GC31E-05:
CALIOP-derived Smoke Plume Injection Height
Abstract:
Biomass burning is a dominant natural and anthropogenic disturbance that feeds back to the climate system. Fire regimes, ecosystem fuels, fire severity and intensity vary widely, even within the same system, largely under the control of weather and climate. These strongly influence fire plume injection height and thus the transport of related biomass burning emissions, affecting air quality, human health and the climate system.If our knowledge of plume injection height is incorrect, transport models of those emissions will likewise be incorrect, adversely affecting our ability to analyze and predict climate feedbacks (i.e. black carbon to the Arctic, precipitation, cloud-radiation relationships) and public health (air quality forecast).

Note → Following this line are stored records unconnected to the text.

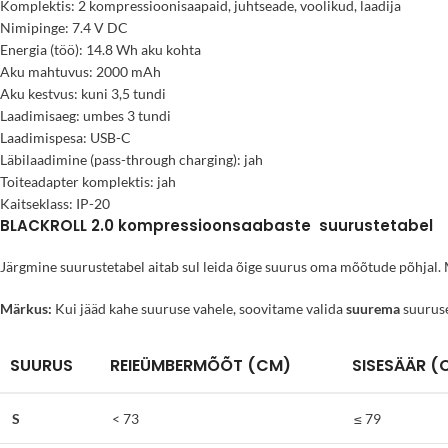
Komplektis: 2 kompressioonisaapaid, juhtseade, voolikud, laadija
Nimipinge: 7.4 V DC
Energia (töö): 14.8 Wh aku kohta
Aku mahtuvus: 2000 mAh
Aku kestvus: kuni 3,5 tundi
Laadimisaeg: umbes 3 tundi
Laadimispesa: USB-C
Läbilaadimine (pass-through charging): jah
Toiteadapter komplektis: jah
Kaitseklass: IP-20
BLACKROLL 2.0 kompressioonsaabaste suurustetabel
Järgmine suurustetabel aitab sul leida õige suurus oma mõõtude põhjal. Mõ
Märkus:
Kui jääd kahe suuruse vahele, soovitame valida
suurema
suurus
SUURUS
REIEÜMBERMÕÕT (CM)
SISESÄÄR (
S
< 73
≤ 79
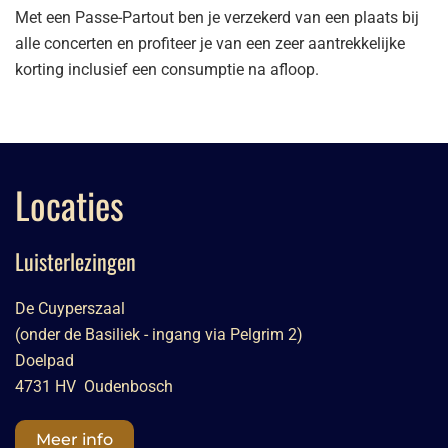
Met een Passe-Partout ben je verzekerd van een plaats bij
alle concerten en profiteer je van een zeer aantrekkelijke
korting inclusief een consumptie na afloop.
Locaties
Luisterlezingen
De Cuyperszaal
(onder de Basiliek - ingang via Pelgrim 2)
Doelpad
4731 HV Oudenbosch
Meer info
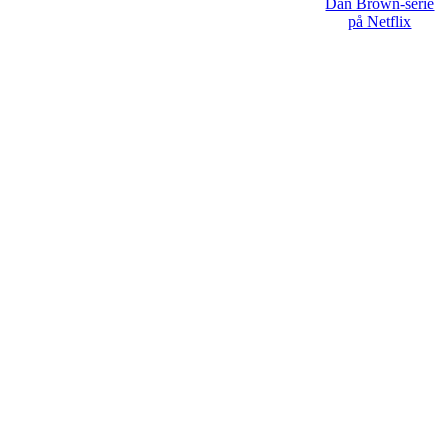
Dan Brown-serie
på Netflix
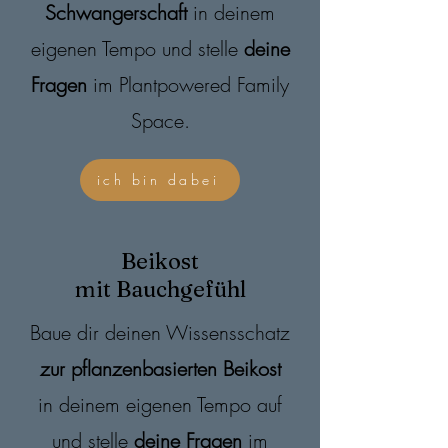
Schwangerschaft
in deinem
eigenen Tempo und stelle
deine
Fragen
im Plantpowered Family
Space.
ich bin dabei
Beikost
mit Bauchgefühl
Baue dir deinen Wissensschatz
zur pflanzenbasierten Beikost
in deinem eigenen Tempo auf
und stelle
deine Fragen
im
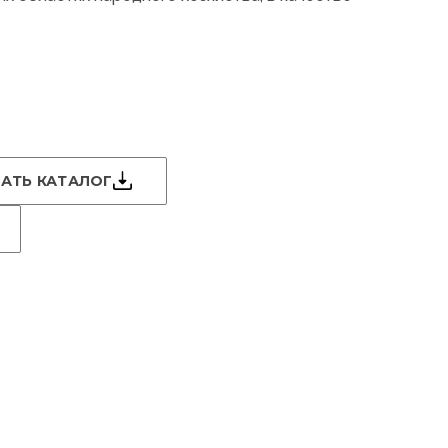
АТЬ КАТАЛОГ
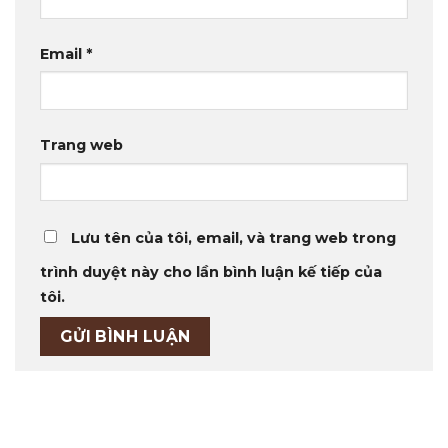
Email
*
Trang web
Lưu tên của tôi, email, và trang web trong
trình duyệt này cho lần bình luận kế tiếp của
tôi.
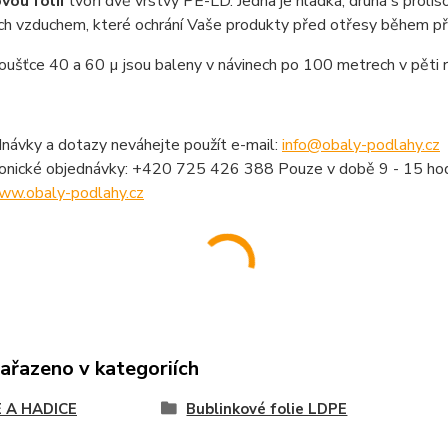
vou fólii
tvoří dvě vrstvy PE-LD. Jedna je hladká, druhá s proli
h vzduchem, které ochrání Vaše produkty před otřesy během přep
loušťce 40 a 60 µ jsou baleny v návinech po 100 metrech v pěti r
návky a dotazy neváhejte použít e-mail:
info@obaly-podlahy.cz
fonické objednávky: +420 725 426 388 Pouze v době 9 - 15 hod
ww.obaly-podlahy.cz
zařazeno v kategoriích
E A HADICE
Bublinkové folie LDPE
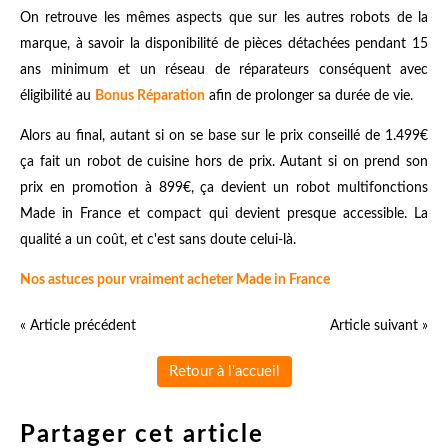
On retrouve les mêmes aspects que sur les autres robots de la
marque, à savoir la disponibilité de pièces détachées pendant 15
ans minimum et un réseau de réparateurs conséquent avec
éligibilité au
Bonus Réparation
afin de prolonger sa durée de vie.
Alors au final, autant si on se base sur le prix conseillé de 1.499€
ça fait un robot de cuisine hors de prix. Autant si on prend son
prix en promotion à 899€, ça devient un robot multifonctions
Made in France et compact qui devient presque accessible. La
qualité a un coût, et c'est sans doute celui-là.
Nos astuces pour vraiment acheter Made in France
« Article précédent
Article suivant »
Retour à l'accueil
Partager cet article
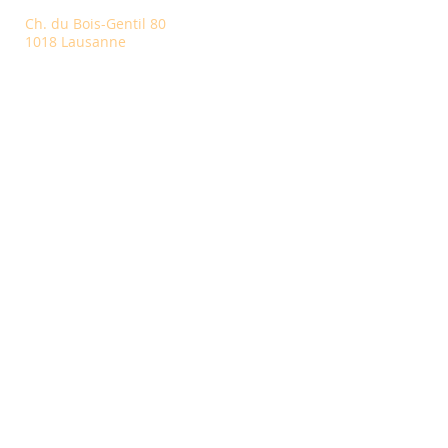
Ch. du Bois-Gentil 80
1018 Lausanne
S'inscrire
Inscrivez-vous pour connaître nos
dernières nouveautés et recevoir des
conseils utiles
S'inscrire
NOS PARTENAIRES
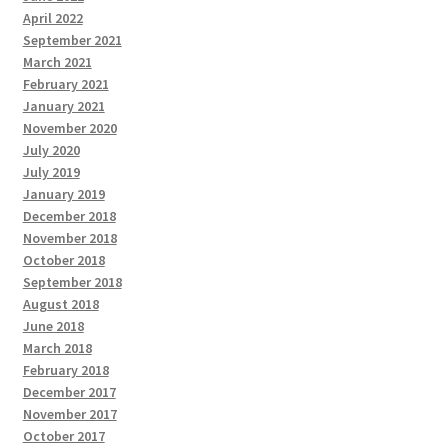
April 2022
September 2021
March 2021
February 2021
January 2021
November 2020
July 2020
July 2019
January 2019
December 2018
November 2018
October 2018
September 2018
August 2018
June 2018
March 2018
February 2018
December 2017
November 2017
October 2017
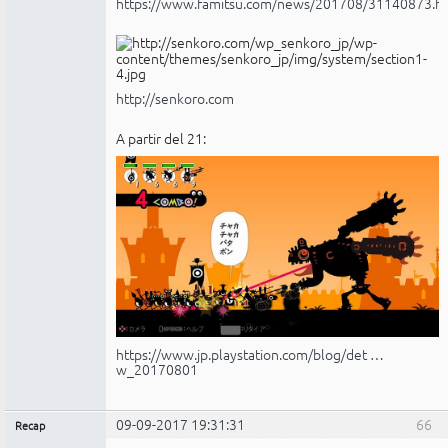
https://www.famitsu.com/news/201708/31140873.h
http://senkoro.com
A partir del 21:
https://www.jp.playstation.com/blog/det …
w_20170801
09-09-2017 19:31:31
66
Recap
Administrador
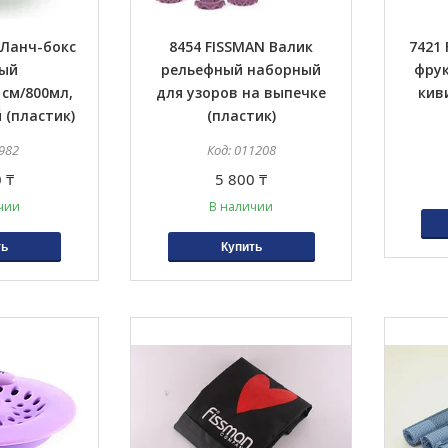
 Ланч-бокс
8454 FISSMAN Валик
7421
лый
рельефный наборный
фрук
1см/800мл,
для узоров на выпечке
киви
 (пластик)
(пластик)
982
011208
 ₸
5 800 ₸
чии
В наличии
ть
Купить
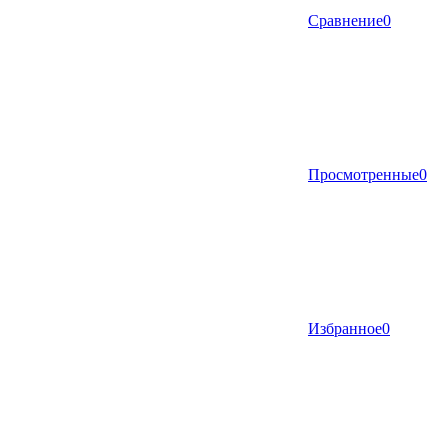
Сравнение
0
Просмотренные
0
Избранное
0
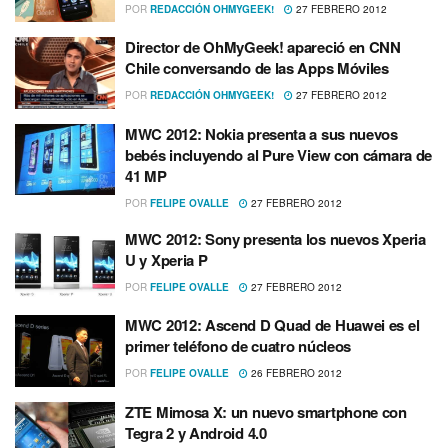
POR
REDACCIÓN OHMYGEEK!
27 FEBRERO 2012
Director de OhMyGeek! apareció en CNN
Chile conversando de las Apps Móviles
POR
REDACCIÓN OHMYGEEK!
27 FEBRERO 2012
MWC 2012: Nokia presenta a sus nuevos
bebés incluyendo al Pure View con cámara de
41 MP
POR
FELIPE OVALLE
27 FEBRERO 2012
MWC 2012: Sony presenta los nuevos Xperia
U y Xperia P
POR
FELIPE OVALLE
27 FEBRERO 2012
MWC 2012: Ascend D Quad de Huawei es el
primer teléfono de cuatro núcleos
POR
FELIPE OVALLE
26 FEBRERO 2012
ZTE Mimosa X: un nuevo smartphone con
Tegra 2 y Android 4.0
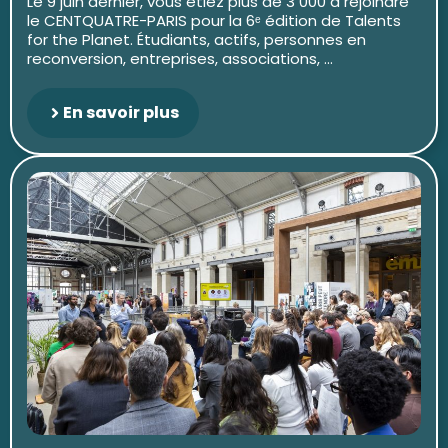
Le 9 juin dernier, vous étiez plus de 3 000 à rejoindre
le CENTQUATRE-PARIS pour la 6ᵉ édition de Talents
for the Planet. Étudiants, actifs, personnes en
reconversion, entreprises, associations, ...
En savoir plus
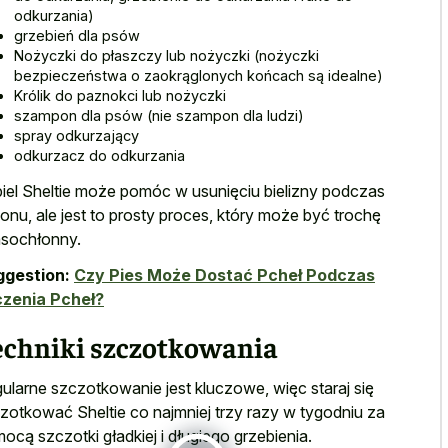
odkurzania)
grzebień dla psów
Nożyczki do płaszczy lub nożyczki (nożyczki
bezpieczeństwa o zaokrąglonych końcach są idealne)
Królik do paznokci lub nożyczki
szampon dla psów (nie szampon dla ludzi)
spray odkurzający
odkurzacz do odkurzania
iel Sheltie może pomóc w usunięciu bielizny podczas
onu, ale jest to prosty proces, który może być trochę
sochłonny.
ggestion:
Czy Pies Może Dostać Pcheł Podczas
zenia Pcheł?
echniki szczotkowania
ularne szczotkowanie jest kluczowe, więc staraj się
zotkować Sheltie co najmniej trzy razy w tygodniu za
ocą szczotki gładkiej i długiego grzebienia.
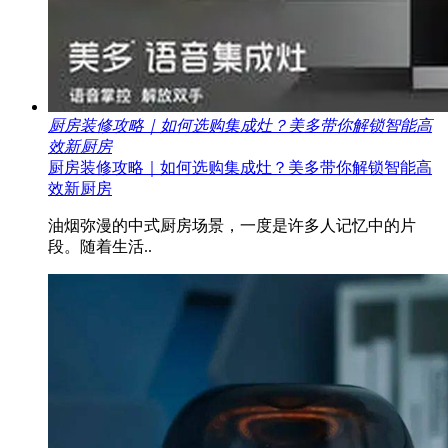
厨房装修攻略｜如何选购集成灶？美多带你解锁智能高
效新厨房
厨房装修攻略｜如何选购集成灶？美多带你解锁智能高
效新厨房
油烟弥漫的中式厨房场景，一度是许多人记忆中的片
段。随着生活..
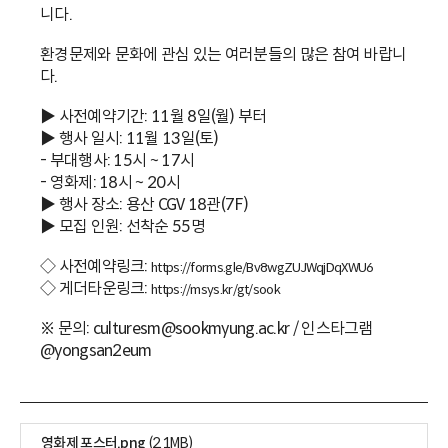
니다.
환경문제와 문화에 관심 있는 여러분들의 많은 참여 바랍니
다.
▶ 사전예약기간: 11월 8일(월) 부터
▶ 행사 일시: 11월 13일(토)
- 부대행사: 15시 ~ 17시
- 영화제: 18시 ~ 20시
▶ 행사 장소: 용산 CGV 18관(7F)
▶ 모집 인원: 선착순 55명
◇ 사전예약링크:
https://forms.gle/Bv8wgZUJWqjDqXWU6
◇ 게더타운링크:
https://msys.kr/gt/sook
※ 문의: culturesm@sookmyung.ac.kr / 인스타그램
@yongsan2eum
영화제 포스터.png
(2.1MB)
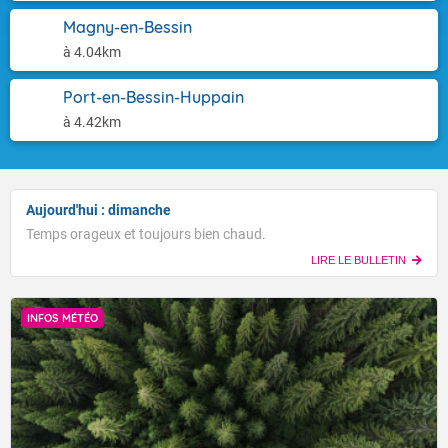
Magny-en-Bessin
à 4.04km
Port-en-Bessin-Huppain
à 4.42km
Aujourd'hui : dimanche
Temps orageux et toujours bien chaud.
LIRE LE BULLETIN
INFOS MÉTÉO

Historically, plume height was based on the pioneering work of G.A. Briggs [1969; 1971] and verified with limited field campaigns. However, we currently have two satellite instruments, Cloud-Aerosol LIdar with Orthogonal Polarization (CALIOP) onboard CALIPSO (afternoon overpass) and Multi-angle Imaging SpectroRadiometer (MISR) onboard TERRA (morning overpass), that can provide the statistics necessary to verify our assumptions and improve fire plume injection height estimates for use in both small- and large-scale models.
We have developed a methodology to assess fire plume injection height using the Langley Trajectory Model (LaTM), CALIOP, Hazard Mapping System (HMS) smoke plume, and MODerate Resolution Imaging Spectrometer (MODIS) thermal anomaly data that is capable of generating two distinct types of verification data. A single CALIOP smoke-filled aerosol envelop can be traced back to numerous fire events, and using multiple CALIOP transects from numerous days, a daily smoke plume injection height evolution from a single fire can be defined. Additionally, we have linked the smoke plumes to ecosystems and the meteorological variables that define fire weather.
In concert, CALIOP and MISR data can produce the statistical knowledge necessary to improve our understanding of the dynamics of fire plume injection height, thus improving our ability to forecast poor air quality and to accurately define smoke feedbacks to climate change.